EXERCISE INSTRUCTIONS
Needed from the data below: all lines that contain the word "grid".

RECORDS SHOWN
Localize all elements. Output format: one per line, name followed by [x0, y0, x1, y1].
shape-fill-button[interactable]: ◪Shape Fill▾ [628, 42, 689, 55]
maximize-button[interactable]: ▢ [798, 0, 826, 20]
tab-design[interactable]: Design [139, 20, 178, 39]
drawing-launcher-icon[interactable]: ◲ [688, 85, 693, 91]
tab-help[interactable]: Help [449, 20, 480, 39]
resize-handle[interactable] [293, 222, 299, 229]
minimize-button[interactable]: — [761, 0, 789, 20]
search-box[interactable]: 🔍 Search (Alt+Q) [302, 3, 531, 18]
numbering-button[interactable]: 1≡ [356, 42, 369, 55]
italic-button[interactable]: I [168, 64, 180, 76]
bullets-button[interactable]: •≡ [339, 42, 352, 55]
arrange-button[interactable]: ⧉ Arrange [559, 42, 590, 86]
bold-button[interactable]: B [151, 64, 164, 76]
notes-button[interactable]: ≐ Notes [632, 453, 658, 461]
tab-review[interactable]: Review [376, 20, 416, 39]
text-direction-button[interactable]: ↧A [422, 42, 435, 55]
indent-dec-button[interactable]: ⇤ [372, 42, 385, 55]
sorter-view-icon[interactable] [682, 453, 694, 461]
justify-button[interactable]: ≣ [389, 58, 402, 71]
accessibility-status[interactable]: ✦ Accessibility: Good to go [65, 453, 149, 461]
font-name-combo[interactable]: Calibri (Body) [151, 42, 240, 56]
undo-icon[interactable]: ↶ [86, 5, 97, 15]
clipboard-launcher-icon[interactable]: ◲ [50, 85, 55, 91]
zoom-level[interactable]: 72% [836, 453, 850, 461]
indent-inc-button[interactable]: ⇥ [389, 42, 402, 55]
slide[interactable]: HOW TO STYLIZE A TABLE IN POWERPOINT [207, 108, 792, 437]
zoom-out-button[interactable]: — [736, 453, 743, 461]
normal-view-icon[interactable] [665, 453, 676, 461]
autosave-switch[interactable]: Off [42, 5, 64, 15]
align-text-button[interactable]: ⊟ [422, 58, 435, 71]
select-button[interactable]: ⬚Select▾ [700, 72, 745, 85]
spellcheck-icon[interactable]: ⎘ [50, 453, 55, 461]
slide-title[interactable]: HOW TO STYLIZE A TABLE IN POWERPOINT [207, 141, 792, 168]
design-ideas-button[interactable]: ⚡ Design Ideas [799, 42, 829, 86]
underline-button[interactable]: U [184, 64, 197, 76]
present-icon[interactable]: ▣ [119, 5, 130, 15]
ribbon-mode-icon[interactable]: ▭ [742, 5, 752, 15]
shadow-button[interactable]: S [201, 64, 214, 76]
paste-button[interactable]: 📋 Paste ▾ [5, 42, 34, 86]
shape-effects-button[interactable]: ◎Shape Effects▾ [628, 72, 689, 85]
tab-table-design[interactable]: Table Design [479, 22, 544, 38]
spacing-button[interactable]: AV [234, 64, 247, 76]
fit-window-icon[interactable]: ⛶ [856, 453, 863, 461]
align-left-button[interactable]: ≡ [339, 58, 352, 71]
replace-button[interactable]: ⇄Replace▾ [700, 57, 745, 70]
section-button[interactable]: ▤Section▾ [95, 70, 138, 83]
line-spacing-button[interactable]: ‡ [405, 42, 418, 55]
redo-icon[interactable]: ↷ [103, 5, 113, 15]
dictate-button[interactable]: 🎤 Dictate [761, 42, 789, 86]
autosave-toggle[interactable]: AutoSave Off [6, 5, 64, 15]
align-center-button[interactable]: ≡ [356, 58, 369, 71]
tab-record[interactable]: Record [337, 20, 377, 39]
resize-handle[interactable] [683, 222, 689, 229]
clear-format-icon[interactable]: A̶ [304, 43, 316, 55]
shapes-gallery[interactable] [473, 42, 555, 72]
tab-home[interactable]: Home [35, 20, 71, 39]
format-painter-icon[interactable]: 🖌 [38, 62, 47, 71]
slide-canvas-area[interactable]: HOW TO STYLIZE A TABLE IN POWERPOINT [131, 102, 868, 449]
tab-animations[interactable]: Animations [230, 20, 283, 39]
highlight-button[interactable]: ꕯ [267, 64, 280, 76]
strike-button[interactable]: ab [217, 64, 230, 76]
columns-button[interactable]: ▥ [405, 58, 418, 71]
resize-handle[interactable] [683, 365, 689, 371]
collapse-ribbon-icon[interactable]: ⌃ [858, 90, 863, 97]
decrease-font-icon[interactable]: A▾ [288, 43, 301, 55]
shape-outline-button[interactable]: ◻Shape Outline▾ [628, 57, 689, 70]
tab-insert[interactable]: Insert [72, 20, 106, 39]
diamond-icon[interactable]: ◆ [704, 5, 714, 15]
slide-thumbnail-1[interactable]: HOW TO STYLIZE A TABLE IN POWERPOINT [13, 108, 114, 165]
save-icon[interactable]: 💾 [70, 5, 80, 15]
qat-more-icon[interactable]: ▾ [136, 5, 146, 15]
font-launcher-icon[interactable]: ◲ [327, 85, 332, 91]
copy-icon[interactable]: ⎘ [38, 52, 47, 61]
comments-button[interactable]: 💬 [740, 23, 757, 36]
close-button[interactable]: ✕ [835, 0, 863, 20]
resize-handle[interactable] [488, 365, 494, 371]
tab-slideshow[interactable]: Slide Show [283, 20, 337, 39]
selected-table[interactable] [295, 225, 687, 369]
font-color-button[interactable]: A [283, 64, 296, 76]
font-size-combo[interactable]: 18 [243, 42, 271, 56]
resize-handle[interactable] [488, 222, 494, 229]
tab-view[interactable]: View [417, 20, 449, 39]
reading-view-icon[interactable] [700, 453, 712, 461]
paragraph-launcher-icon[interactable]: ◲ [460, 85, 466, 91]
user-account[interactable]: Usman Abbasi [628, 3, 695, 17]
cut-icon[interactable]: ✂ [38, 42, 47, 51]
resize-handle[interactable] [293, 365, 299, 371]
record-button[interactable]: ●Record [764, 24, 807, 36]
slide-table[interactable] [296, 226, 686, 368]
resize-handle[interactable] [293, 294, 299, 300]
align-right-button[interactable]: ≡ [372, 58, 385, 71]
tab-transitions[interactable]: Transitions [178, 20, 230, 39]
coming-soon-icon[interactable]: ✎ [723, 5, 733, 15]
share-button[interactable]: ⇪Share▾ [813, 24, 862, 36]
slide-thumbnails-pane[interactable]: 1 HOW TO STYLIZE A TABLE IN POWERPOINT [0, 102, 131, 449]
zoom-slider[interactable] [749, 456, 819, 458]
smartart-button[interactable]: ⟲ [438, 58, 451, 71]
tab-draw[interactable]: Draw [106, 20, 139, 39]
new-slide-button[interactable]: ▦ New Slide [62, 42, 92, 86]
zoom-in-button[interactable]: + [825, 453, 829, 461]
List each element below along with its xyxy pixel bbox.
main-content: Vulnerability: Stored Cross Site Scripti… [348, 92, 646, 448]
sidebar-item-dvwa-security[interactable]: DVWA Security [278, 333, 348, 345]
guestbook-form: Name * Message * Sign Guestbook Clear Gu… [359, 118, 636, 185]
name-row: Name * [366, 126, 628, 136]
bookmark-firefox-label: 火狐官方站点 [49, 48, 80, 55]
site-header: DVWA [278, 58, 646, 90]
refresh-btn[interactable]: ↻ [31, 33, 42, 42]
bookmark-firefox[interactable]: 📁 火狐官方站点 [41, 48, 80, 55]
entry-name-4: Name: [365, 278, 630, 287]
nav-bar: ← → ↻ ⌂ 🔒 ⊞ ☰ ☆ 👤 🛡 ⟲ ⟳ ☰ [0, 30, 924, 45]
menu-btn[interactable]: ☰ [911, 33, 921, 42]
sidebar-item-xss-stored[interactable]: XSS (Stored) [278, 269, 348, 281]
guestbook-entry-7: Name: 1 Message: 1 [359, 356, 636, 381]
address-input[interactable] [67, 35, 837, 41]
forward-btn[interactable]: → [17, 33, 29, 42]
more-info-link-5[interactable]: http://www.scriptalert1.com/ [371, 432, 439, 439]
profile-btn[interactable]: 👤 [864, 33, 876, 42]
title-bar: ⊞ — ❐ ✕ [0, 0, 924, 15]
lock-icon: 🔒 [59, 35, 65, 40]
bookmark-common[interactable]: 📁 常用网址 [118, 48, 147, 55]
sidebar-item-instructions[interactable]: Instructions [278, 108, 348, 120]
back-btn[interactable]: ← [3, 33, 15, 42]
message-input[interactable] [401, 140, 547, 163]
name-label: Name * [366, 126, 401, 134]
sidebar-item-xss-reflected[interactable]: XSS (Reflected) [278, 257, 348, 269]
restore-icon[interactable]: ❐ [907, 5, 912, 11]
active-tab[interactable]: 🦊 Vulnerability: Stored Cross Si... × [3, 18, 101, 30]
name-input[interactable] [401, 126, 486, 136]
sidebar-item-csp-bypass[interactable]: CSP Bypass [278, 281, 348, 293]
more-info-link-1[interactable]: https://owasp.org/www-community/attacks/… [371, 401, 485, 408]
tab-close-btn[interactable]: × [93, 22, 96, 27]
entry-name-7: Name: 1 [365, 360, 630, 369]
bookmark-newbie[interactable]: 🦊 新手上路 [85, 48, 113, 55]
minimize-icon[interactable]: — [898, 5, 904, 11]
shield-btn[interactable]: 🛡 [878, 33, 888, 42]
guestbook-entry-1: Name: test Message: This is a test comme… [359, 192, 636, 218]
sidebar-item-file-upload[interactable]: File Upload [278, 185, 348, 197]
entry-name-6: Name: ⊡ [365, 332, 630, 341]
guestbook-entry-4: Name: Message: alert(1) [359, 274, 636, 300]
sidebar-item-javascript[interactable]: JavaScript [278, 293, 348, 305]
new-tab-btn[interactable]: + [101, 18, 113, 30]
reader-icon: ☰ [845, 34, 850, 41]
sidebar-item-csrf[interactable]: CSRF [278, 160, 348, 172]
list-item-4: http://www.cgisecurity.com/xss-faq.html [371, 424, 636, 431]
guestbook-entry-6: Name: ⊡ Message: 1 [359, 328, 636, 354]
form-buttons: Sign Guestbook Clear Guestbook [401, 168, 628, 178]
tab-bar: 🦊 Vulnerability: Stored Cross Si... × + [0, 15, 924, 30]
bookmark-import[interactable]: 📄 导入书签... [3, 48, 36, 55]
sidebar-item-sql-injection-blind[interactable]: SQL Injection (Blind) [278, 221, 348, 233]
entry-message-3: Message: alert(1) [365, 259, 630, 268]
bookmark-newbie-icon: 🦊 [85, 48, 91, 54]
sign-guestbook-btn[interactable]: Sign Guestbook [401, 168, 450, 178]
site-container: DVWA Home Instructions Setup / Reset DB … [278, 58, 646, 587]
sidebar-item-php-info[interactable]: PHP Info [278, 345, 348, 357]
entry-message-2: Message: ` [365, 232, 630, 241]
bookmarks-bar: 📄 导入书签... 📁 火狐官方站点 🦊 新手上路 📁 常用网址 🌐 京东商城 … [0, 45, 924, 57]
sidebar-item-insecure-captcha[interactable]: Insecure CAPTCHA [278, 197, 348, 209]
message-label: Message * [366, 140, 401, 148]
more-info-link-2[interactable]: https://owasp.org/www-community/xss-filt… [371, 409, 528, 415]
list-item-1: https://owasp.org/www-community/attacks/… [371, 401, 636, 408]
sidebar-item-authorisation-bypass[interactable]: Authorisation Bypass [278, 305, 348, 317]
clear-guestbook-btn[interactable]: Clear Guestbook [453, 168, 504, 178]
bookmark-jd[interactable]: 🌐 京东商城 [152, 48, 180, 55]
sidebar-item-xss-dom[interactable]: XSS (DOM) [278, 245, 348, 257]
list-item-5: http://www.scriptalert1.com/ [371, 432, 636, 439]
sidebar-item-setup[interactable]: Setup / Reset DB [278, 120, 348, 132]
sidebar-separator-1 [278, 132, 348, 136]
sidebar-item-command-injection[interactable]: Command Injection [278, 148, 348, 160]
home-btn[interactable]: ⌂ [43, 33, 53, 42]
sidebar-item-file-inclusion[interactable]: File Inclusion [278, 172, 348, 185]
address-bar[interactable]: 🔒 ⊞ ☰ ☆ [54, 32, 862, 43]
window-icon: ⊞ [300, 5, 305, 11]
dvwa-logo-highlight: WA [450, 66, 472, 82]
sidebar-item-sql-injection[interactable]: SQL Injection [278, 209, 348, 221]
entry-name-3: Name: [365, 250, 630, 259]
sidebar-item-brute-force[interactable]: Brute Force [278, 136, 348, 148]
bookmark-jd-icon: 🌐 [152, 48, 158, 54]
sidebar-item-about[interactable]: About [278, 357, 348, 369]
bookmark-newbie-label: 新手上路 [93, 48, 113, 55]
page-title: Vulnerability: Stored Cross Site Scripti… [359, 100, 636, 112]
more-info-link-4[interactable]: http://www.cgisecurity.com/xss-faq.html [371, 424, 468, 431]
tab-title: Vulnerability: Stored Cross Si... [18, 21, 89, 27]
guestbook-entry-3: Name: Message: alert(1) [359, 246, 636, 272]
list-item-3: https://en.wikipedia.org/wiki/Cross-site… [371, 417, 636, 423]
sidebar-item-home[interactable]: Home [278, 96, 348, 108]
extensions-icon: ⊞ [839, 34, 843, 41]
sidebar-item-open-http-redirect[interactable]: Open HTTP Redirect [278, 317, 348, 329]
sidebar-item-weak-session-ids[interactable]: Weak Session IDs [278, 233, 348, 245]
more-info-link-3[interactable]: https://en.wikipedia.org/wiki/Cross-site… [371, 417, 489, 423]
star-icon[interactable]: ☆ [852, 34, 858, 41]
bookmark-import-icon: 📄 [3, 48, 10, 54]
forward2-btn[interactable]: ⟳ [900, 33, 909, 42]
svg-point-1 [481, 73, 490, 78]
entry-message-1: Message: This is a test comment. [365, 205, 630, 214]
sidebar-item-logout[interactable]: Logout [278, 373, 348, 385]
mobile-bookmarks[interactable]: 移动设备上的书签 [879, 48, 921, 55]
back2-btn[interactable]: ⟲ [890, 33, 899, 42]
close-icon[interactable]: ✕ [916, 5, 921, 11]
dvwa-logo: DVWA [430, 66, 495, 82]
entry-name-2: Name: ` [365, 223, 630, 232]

---

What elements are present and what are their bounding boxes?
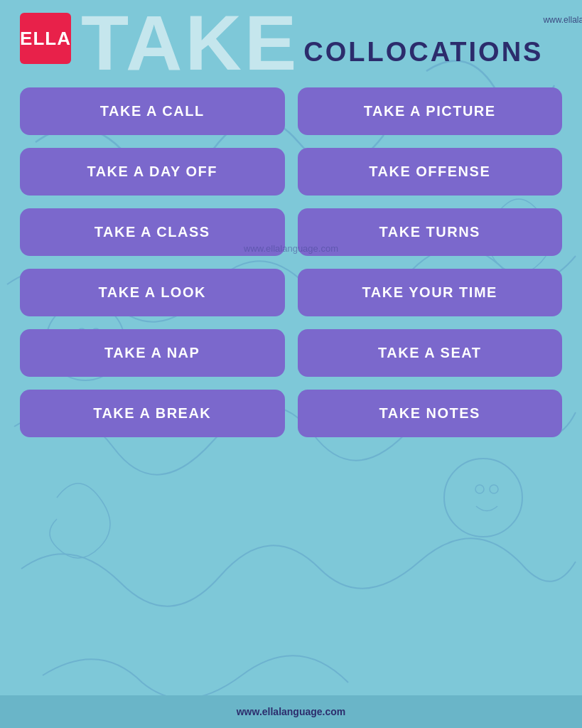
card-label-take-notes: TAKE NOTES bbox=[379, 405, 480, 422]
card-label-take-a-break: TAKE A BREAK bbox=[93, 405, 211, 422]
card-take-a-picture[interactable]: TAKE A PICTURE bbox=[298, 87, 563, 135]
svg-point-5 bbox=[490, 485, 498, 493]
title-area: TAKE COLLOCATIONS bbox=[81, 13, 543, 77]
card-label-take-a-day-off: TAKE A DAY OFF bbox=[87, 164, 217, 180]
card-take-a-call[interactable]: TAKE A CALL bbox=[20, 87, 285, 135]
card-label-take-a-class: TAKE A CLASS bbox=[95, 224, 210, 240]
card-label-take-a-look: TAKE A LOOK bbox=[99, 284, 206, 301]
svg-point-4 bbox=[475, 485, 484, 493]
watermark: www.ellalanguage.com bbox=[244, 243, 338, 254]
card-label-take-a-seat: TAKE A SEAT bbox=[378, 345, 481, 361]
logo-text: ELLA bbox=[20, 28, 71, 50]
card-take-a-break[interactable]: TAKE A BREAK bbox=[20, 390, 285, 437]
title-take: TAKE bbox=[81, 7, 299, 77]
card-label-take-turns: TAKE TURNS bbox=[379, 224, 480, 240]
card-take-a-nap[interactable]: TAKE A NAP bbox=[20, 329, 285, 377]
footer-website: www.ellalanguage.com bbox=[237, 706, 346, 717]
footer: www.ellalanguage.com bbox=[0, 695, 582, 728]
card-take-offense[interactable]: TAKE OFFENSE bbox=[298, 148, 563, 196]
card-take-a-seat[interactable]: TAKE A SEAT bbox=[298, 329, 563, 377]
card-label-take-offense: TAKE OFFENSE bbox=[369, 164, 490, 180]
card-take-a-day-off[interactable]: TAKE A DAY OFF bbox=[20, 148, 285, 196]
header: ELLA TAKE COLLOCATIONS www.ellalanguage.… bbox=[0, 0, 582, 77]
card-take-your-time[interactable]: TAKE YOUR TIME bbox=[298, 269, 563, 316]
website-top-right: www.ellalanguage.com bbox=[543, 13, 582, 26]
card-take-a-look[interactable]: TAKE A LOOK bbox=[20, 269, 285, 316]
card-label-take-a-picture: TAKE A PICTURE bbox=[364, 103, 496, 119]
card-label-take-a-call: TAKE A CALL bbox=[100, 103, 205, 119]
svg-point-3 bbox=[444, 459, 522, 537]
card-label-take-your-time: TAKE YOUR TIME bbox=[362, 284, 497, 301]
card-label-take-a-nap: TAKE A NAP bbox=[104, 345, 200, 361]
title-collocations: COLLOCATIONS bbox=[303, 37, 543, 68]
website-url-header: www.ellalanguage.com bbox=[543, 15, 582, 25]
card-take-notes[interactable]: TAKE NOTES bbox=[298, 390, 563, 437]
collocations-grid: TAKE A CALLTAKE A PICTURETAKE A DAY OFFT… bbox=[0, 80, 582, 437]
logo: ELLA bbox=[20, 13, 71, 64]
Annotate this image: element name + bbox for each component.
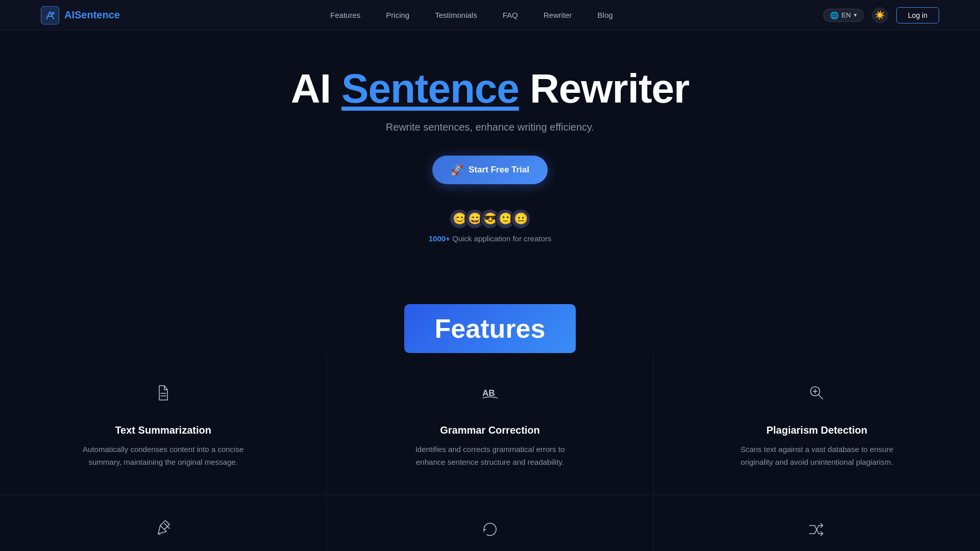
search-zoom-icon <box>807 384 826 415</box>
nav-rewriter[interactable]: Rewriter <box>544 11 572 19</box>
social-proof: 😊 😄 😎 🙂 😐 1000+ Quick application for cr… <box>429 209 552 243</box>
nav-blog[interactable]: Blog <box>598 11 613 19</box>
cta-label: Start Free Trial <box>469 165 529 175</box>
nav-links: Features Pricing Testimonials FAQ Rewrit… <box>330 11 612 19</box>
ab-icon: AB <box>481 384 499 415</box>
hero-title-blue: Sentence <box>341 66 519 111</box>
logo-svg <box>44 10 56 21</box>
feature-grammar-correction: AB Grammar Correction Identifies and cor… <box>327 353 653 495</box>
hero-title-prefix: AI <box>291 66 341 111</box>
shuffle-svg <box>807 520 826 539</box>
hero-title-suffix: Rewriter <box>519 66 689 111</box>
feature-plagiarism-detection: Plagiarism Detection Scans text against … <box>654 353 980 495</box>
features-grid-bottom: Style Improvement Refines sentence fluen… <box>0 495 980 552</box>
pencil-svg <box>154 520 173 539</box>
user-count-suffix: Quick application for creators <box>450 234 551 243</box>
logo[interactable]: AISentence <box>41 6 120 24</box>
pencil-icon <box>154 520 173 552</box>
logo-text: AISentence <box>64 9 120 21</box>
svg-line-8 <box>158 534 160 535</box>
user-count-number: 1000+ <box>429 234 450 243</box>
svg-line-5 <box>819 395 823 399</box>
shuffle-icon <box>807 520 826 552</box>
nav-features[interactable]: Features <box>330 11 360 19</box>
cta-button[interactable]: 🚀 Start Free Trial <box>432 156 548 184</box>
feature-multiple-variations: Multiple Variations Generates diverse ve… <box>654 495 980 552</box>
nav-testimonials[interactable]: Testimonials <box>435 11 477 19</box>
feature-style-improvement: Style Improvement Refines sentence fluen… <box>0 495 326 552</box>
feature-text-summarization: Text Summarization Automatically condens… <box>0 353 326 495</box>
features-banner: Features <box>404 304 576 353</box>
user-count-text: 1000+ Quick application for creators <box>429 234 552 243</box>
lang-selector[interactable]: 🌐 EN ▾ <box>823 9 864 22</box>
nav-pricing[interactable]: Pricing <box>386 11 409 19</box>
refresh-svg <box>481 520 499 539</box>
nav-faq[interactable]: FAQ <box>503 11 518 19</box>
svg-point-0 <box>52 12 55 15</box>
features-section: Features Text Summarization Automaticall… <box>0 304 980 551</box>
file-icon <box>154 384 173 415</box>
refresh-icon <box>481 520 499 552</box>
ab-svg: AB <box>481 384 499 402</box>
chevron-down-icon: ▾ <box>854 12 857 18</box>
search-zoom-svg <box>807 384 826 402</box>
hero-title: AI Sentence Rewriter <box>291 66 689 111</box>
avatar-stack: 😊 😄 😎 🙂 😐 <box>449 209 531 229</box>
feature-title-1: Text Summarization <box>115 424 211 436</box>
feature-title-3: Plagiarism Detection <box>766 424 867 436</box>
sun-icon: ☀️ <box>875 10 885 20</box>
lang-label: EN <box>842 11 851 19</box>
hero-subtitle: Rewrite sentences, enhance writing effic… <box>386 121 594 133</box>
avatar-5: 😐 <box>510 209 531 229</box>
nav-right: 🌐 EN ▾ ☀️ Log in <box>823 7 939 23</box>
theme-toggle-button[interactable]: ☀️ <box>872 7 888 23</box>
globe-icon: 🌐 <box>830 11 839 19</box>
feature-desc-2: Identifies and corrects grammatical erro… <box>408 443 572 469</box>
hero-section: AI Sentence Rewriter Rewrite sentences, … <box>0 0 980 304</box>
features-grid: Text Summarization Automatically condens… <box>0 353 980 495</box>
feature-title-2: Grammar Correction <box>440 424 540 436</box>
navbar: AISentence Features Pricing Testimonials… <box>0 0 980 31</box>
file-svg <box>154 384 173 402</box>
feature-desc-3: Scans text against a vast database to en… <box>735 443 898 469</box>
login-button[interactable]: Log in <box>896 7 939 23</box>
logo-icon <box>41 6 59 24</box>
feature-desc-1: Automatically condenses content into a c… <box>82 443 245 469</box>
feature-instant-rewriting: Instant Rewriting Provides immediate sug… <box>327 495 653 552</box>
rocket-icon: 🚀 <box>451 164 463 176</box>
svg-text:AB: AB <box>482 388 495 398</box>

ANSWER
collocations-grid: TAKE A CALLTAKE A PICTURETAKE A DAY OFFT… bbox=[0, 80, 582, 437]
features-grid-bottom: Style Improvement Refines sentence fluen… <box>0 495 980 552</box>
features-grid: Text Summarization Automatically condens… <box>0 353 980 495</box>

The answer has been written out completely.